They are going down like bowling pins, sprawled out on the courts of the USTA National Tennis Center in various positions. They stick out their backs, their elbows or their ankles for treatment until they hurt so much they have to stick out their hands for a shake of resignation at the net. They are the players of the U.S. Open. And they are in pain.
"I cannot move on the side -- nothing, not at all," said Magnus Norman, the latest victim of the injury rash that has swept through this tournament. "Obviously, it's a shame because I'm playing the best tennis of my life at the moment.
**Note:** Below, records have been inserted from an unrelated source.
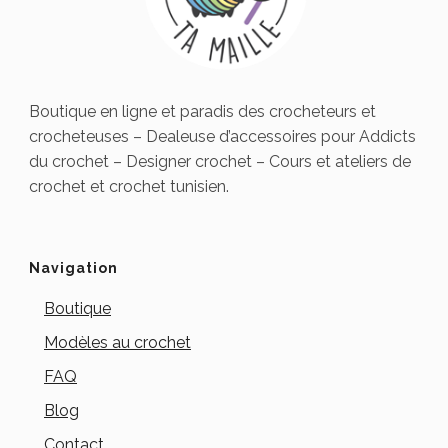
Boutique en ligne et paradis des crocheteurs et
crocheteuses – Dealeuse d’accessoires pour Addicts
du crochet – Designer crochet – Cours et ateliers de
crochet et crochet tunisien.
Navigation
Boutique
Modèles au crochet
FAQ
Blog
Contact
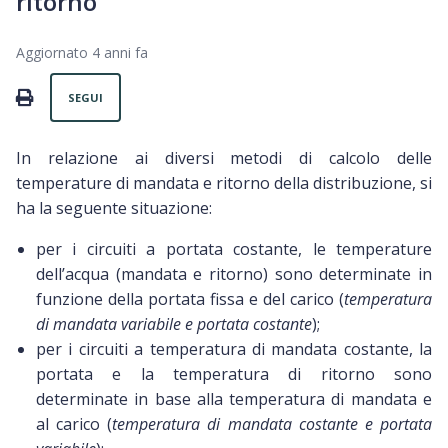
ritorno
Aggiornato
4 anni fa
Non ancora seguito da nessuno
PRINT
SEGUI
In relazione ai diversi metodi di calcolo delle
temperature di mandata e ritorno della distribuzione, si
ha la seguente situazione:
per i circuiti a portata costante, le temperature
dell’acqua (mandata e ritorno) sono determinate in
funzione della portata fissa e del carico (
temperatura
di mandata variabile e portata costante
);
per i circuiti a temperatura di mandata costante, la
portata e la temperatura di ritorno sono
determinate in base alla temperatura di mandata e
al carico (
temperatura di mandata costante e portata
I really felt like I had an opportunity today."
Norman had 1997 French Open champion Gustavo Kuerten down a break in the first set of their fourth-round match, but somewhere between the baseline and the net, Norman wrenched his back going for a drop shot. He struggled through a few more games before retiring with Kuerten leading, 7-6 (7-4).
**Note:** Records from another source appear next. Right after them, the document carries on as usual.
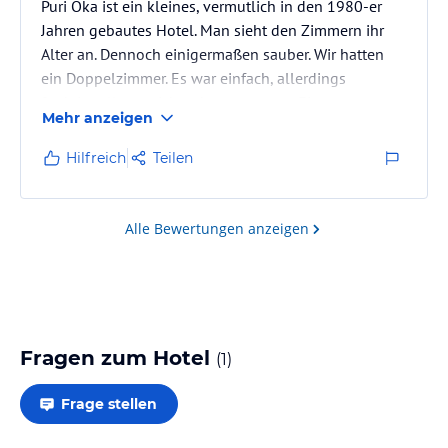
Puri Oka ist ein kleines, vermutlich in den 1980-er
Jahren gebautes Hotel. Man sieht den Zimmern ihr
Alter an. Dennoch einigermaßen sauber. Wir hatten
ein Doppelzimmer. Es war einfach, allerdings
funktionell ausreichend ausgestattet. Ein
Mehr anzeigen
Kühlschrank, (relativ) laute Klimaanlage, Ventilator
an der Decke, Fernseher und sogar ein DVD player.
Hilfreich
Teilen
Und es gab ausreichend Steckdosen! Sowohl das
Zimmer als auch die Dusche boten genug Platz für 2
Personen. Wir hatten ÜF für ca. 30USD pro Tag
Alle Bewertungen anzeigen
gebucht. Das Frühstück war alles…
Fragen zum Hotel
(
1
)
Frage stellen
As the fifth-seeded Kuerten moved to the quarterfinals, Norman became the seventh player to retire from the men's draw with an injury, tying a tournament record. That figure does not include top-seeded Pete Sampras, who herniated a disk in his back before the tournament began; last year's finalist, Mark Philippoussis, who had to pull out with ankle and knee injuries; or Slovakia's Karol Kucera, who could not play with an injured wrist.
The often-injured Todd Martin has managed to stay healthy, gutting his way tonight through his fourth-round match against No. 9 Todd Rusedski, 5-7, 0-6, 7-6 (7-3), 6-4, 6-4. Rusedski served for the match in the third set and led 4-1 in the fifth, only to have Martin win 20 of the final 21 points.
"I thought I was done," Martin said.
Two players in the women's draw have retired with injuries, while others struggled during their matches. Mary Joe Fernandez was beating Venus Williams before she strained her thigh at the beginning of the second set. She finished the match but lost, 2-6, 6-2, 6-2. Eighth-seeded Jana Novotna blamed the ankle she sprained earlier this summer for her loss to Anke Huber Friday and Corina Morariu fell ill during her doubles match with Lindsay Davenport today. Anna Kournikova missed the tournament with a stress fracture in her foot.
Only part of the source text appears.